▶ AIM OF THE TASK: In the records below, take the line with "ストレージパリティの達成に向けた太陽光発電設備等の価格低減促進事業 (208, 577)" and all lines after it, and copy them exactly, pictures excluded.

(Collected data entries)

# # #

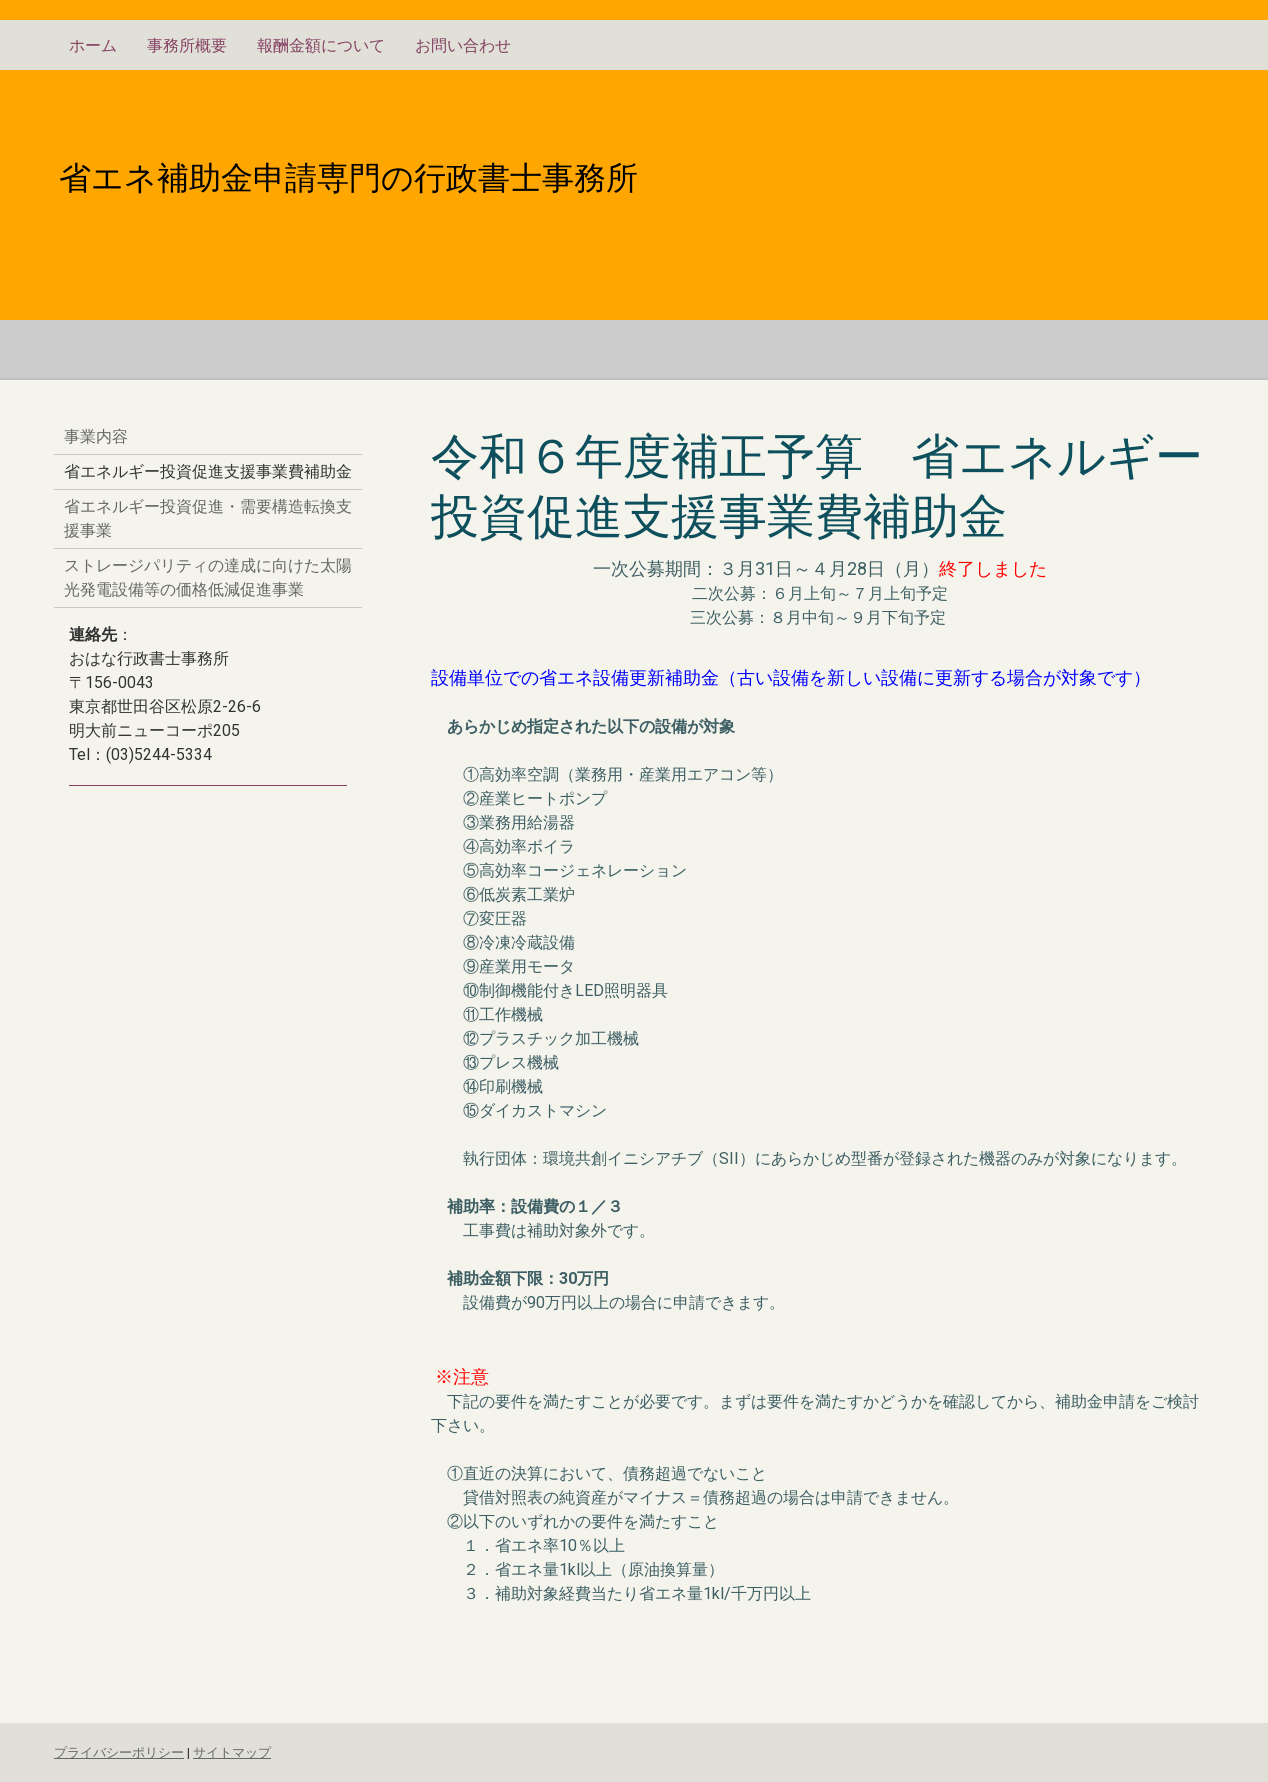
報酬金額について (321, 45)
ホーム (93, 45)
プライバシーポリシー (119, 1752)
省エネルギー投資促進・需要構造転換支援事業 (208, 518)
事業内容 (96, 436)
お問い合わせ (463, 45)
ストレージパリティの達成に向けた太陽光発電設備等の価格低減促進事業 (208, 577)
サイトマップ (232, 1752)
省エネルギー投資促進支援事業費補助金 (208, 471)
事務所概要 (187, 45)
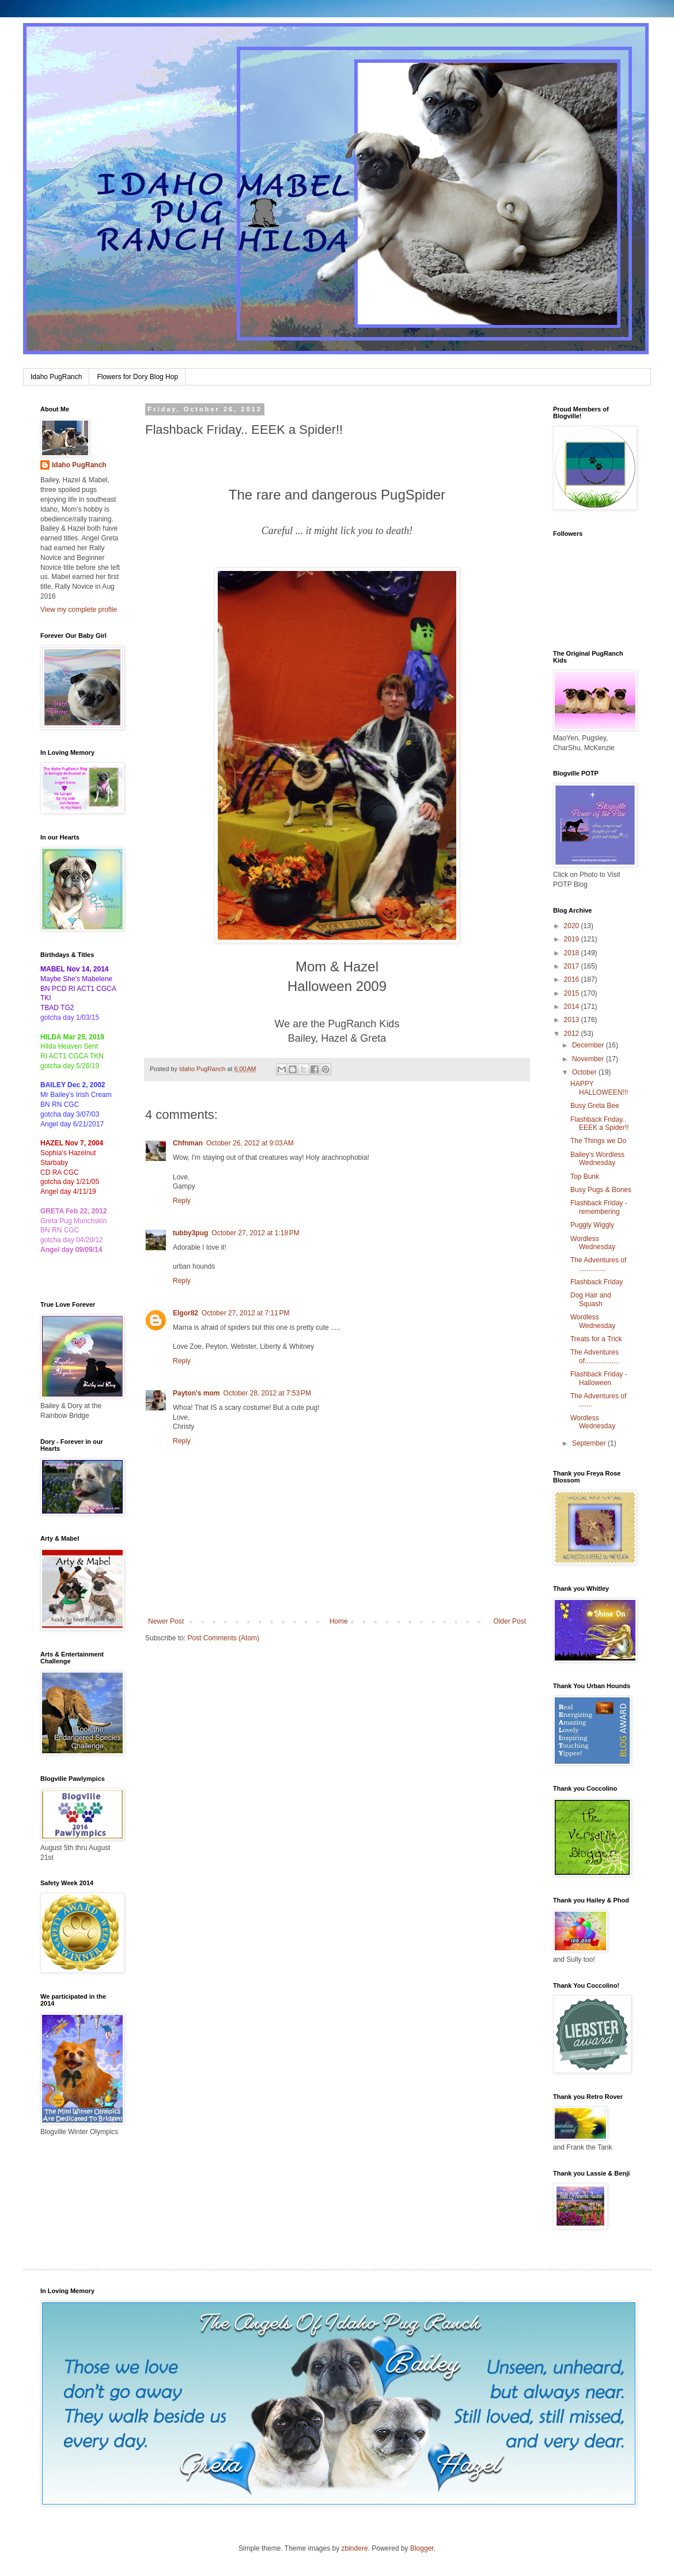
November (589, 1059)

# # #

▶ THE COMPLETED TASK:
ストレージパリティの達成に向けた太陽光発電設備等の価格低減促進事業 (208, 577)
サイトマップ (232, 1752)
省エネルギー投資促進支援事業費補助金 (208, 471)
事務所概要 (187, 45)
November (589, 1059)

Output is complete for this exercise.